Action item: Please copy each line below that contains the string "Select".

Bounding box prediction data
----------
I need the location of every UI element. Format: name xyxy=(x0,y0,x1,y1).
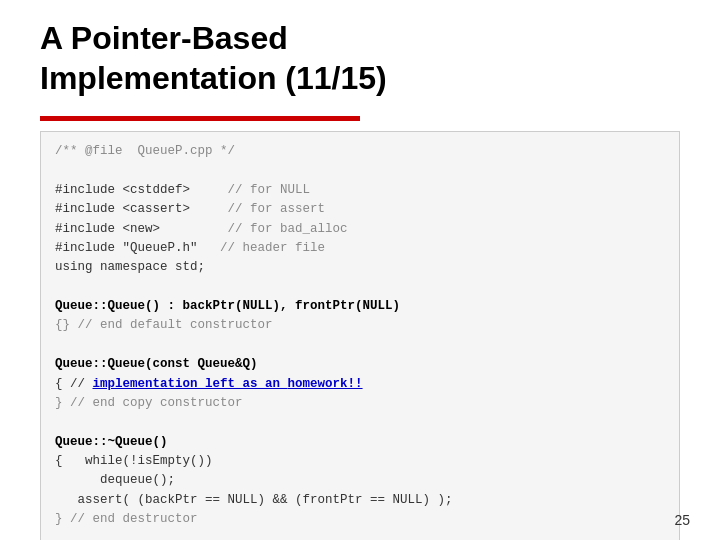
using-namespace: using namespace std; xyxy=(55,258,665,277)
blank-line1 xyxy=(55,161,665,180)
title-line1: A Pointer-Based xyxy=(40,20,288,56)
copy-constructor-end: } // end copy constructor xyxy=(55,394,665,413)
destructor-end: } // end destructor xyxy=(55,510,665,529)
slide-number: 25 xyxy=(674,512,690,528)
destructor-sig: Queue::~Queue() xyxy=(55,433,665,452)
constructor-default-sig: Queue::Queue() : backPtr(NULL), frontPtr… xyxy=(55,297,665,316)
include-cassert: #include <cassert> // for assert xyxy=(55,200,665,219)
blank-line2 xyxy=(55,278,665,297)
title-area: A Pointer-Based Implementation (11/15) xyxy=(0,0,720,108)
file-comment: /** @file QueueP.cpp */ xyxy=(55,142,665,161)
title-underline xyxy=(40,116,360,121)
copy-constructor-body: { // implementation left as an homework!… xyxy=(55,375,665,394)
include-cstddef: #include <cstddef> // for NULL xyxy=(55,181,665,200)
code-block: /** @file QueueP.cpp */ #include <cstdde… xyxy=(40,131,680,540)
homework-link: implementation left as an homework!! xyxy=(93,377,363,391)
copy-constructor-sig: Queue::Queue(const Queue&Q) xyxy=(55,355,665,374)
include-new: #include <new> // for bad_alloc xyxy=(55,220,665,239)
destructor-line2: dequeue(); xyxy=(55,471,665,490)
slide-title: A Pointer-Based Implementation (11/15) xyxy=(40,18,680,98)
blank-line4 xyxy=(55,413,665,432)
blank-line3 xyxy=(55,336,665,355)
destructor-line1: { while(!isEmpty()) xyxy=(55,452,665,471)
slide: A Pointer-Based Implementation (11/15) /… xyxy=(0,0,720,540)
destructor-assert: assert( (backPtr == NULL) && (frontPtr =… xyxy=(55,491,665,510)
include-queuep: #include "QueueP.h" // header file xyxy=(55,239,665,258)
constructor-default-body: {} // end default constructor xyxy=(55,316,665,335)
title-line2: Implementation (11/15) xyxy=(40,60,387,96)
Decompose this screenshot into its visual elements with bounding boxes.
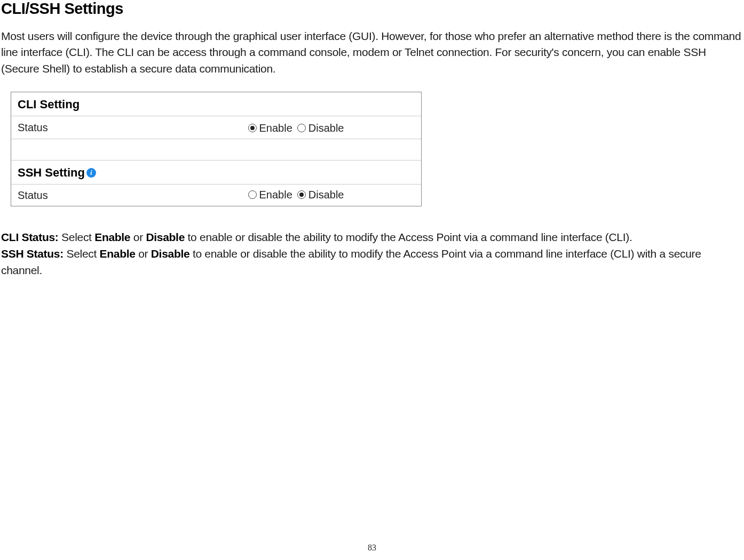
page-number: 83 [0,543,744,553]
ssh-disable-radio[interactable] [297,190,306,199]
cli-status-desc-label: CLI Status: [1,231,59,243]
intro-paragraph: Most users will configure the device thr… [1,28,743,77]
cli-enable-radio[interactable] [248,124,257,132]
settings-panel: CLI Setting Status Enable Disable SSH Se… [11,92,422,206]
cli-disable-label[interactable]: Disable [308,122,344,134]
ssh-setting-title: SSH Setting [18,166,85,180]
page-title: CLI/SSH Settings [1,0,743,18]
spacer-row [11,139,421,161]
ssh-enable-radio[interactable] [248,190,257,199]
ssh-status-row: Status Enable Disable [11,185,421,206]
ssh-setting-header: SSH Setting i [11,161,421,185]
cli-enable-label[interactable]: Enable [259,122,292,134]
ssh-disable-label[interactable]: Disable [308,189,344,201]
cli-status-label: Status [18,122,248,134]
descriptions: CLI Status: Select Enable or Disable to … [1,229,743,278]
info-icon[interactable]: i [86,168,96,178]
ssh-status-desc-label: SSH Status: [1,247,64,260]
ssh-status-label: Status [18,189,248,202]
cli-setting-header: CLI Setting [11,92,421,116]
cli-status-description: CLI Status: Select Enable or Disable to … [1,229,743,245]
ssh-enable-label[interactable]: Enable [259,189,292,201]
cli-setting-title: CLI Setting [18,98,80,111]
cli-disable-radio[interactable] [297,124,306,132]
ssh-status-controls: Enable Disable [248,189,415,202]
ssh-status-description: SSH Status: Select Enable or Disable to … [1,245,743,278]
cli-status-row: Status Enable Disable [11,116,421,139]
cli-status-controls: Enable Disable [248,121,415,134]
----------
Answer to this exercise:
descriptions: CLI Status: Select Enable or Disable to … [1,229,743,278]
cli-status-description: CLI Status: Select Enable or Disable to … [1,229,743,245]
ssh-status-description: SSH Status: Select Enable or Disable to … [1,245,743,278]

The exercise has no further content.